### The task
The required output is the lines below from the line containing "Datenschutzerklärung [button] (729, 582)" to the line containing "UNION DEPARTEMENTALE FO 44 (1161, 1741)", inclusive, retyped exactly. No other lines belong in it.

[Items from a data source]

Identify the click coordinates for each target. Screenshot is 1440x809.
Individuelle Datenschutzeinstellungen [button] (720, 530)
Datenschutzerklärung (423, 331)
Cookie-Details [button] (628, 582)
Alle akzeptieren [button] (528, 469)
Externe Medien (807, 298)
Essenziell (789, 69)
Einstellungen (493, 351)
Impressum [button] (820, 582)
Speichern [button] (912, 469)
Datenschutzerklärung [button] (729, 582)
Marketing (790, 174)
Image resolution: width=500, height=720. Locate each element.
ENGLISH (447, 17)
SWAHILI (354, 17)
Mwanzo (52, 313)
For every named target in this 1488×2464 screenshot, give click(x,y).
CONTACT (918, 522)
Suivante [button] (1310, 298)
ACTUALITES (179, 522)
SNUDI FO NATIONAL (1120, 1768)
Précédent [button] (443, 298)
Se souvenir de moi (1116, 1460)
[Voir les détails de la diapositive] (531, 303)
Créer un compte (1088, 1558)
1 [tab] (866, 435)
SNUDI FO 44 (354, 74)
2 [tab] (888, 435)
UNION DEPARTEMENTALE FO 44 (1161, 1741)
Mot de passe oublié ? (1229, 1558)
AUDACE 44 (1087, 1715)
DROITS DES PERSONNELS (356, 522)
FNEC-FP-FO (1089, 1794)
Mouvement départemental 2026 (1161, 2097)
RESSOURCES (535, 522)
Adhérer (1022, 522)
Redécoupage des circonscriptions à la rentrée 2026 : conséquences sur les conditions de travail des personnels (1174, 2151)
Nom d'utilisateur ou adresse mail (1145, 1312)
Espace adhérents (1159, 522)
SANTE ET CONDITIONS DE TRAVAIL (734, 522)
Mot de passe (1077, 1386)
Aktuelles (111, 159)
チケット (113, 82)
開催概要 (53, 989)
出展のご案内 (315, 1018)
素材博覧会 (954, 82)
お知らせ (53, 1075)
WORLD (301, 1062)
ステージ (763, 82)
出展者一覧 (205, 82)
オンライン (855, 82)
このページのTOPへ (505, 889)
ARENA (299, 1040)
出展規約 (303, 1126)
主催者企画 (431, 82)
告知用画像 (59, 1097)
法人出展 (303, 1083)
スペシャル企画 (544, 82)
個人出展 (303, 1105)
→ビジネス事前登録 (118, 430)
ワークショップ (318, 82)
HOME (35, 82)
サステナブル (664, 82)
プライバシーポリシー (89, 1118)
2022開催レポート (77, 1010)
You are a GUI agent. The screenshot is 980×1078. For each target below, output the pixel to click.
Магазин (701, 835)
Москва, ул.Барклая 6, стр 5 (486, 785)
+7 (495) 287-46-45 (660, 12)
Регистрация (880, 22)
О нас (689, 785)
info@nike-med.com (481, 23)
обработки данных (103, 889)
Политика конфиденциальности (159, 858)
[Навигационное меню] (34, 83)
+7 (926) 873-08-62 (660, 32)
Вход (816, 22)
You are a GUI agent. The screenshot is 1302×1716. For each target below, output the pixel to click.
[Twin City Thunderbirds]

### Solution below
Datenschutzerklärung [button] (729, 582)
Marketing (790, 174)
Image resolution: width=500, height=720. Locate each element.
ENGLISH (447, 17)
SWAHILI (354, 17)
Mwanzo (52, 313)
For every named target in this 1488×2464 screenshot, give click(x,y).
CONTACT (918, 522)
Suivante [button] (1310, 298)
ACTUALITES (179, 522)
SNUDI FO NATIONAL (1120, 1768)
Précédent [button] (443, 298)
Se souvenir de moi (1116, 1460)
[Voir les détails de la diapositive] (531, 303)
Créer un compte (1088, 1558)
1 [tab] (866, 435)
SNUDI FO 44 (354, 74)
2 [tab] (888, 435)
UNION DEPARTEMENTALE FO 44 (1161, 1741)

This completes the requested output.